Your task is to copy the stretch of lines in the records below that begins with the line containing "увольнениям и уголовному делу" and ends with the line containing "14:49 · 06/08", exactly as written, with nothing added.
[[ LISTED ENTRIES open ]]
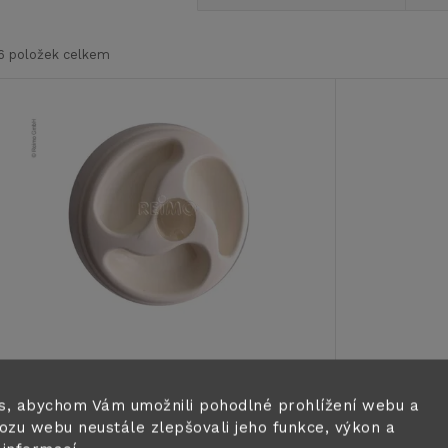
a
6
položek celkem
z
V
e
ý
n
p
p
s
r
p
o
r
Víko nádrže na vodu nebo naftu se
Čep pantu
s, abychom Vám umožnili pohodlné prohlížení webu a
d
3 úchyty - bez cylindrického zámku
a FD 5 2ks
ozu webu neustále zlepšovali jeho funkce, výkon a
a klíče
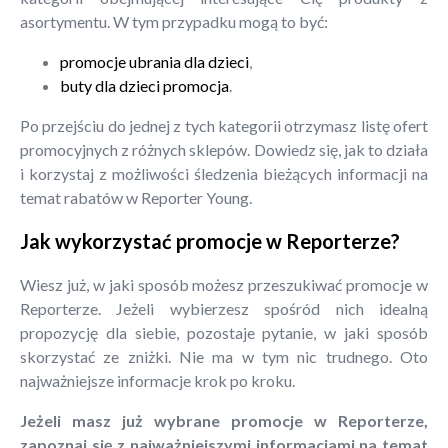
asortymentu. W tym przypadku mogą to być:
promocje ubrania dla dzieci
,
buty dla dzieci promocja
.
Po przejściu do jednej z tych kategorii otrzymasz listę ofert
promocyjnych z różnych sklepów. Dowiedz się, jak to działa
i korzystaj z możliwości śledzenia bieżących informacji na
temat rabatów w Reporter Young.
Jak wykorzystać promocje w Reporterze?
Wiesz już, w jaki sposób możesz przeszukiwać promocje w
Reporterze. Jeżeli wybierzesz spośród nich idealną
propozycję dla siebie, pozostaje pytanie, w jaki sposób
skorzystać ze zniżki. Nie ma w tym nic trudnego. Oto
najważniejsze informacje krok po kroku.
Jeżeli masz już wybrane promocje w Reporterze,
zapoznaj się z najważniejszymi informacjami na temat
[[ LISTED ENTRIES closed ]]
[[ LISTED ENTRIES open ]]
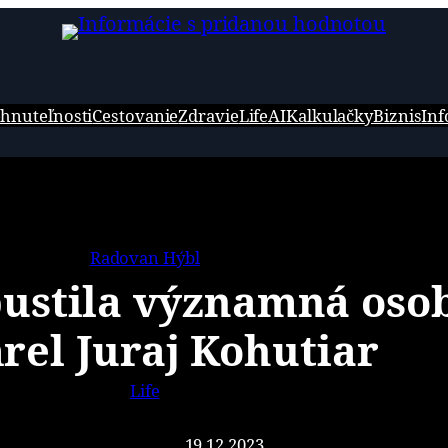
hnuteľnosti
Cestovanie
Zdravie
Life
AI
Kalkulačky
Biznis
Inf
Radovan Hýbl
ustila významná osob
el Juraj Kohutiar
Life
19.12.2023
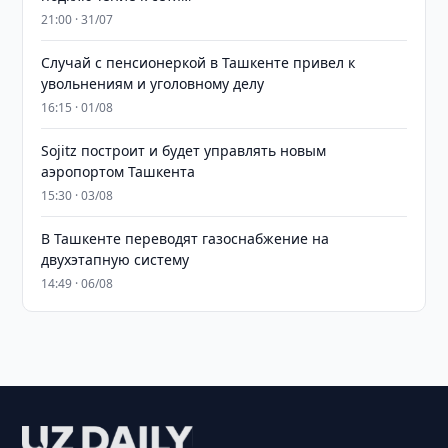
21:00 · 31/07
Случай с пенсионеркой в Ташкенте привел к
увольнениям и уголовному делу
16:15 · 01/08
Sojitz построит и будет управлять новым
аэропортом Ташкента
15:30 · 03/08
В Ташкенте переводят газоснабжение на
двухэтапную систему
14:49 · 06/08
[[ LISTED ENTRIES closed ]]
= SOLUTION FOR THIS EXERCISE =
увольнениям и уголовному делу
16:15 · 01/08
Sojitz построит и будет управлять новым
аэропортом Ташкента
15:30 · 03/08
В Ташкенте переводят газоснабжение на
двухэтапную систему
14:49 · 06/08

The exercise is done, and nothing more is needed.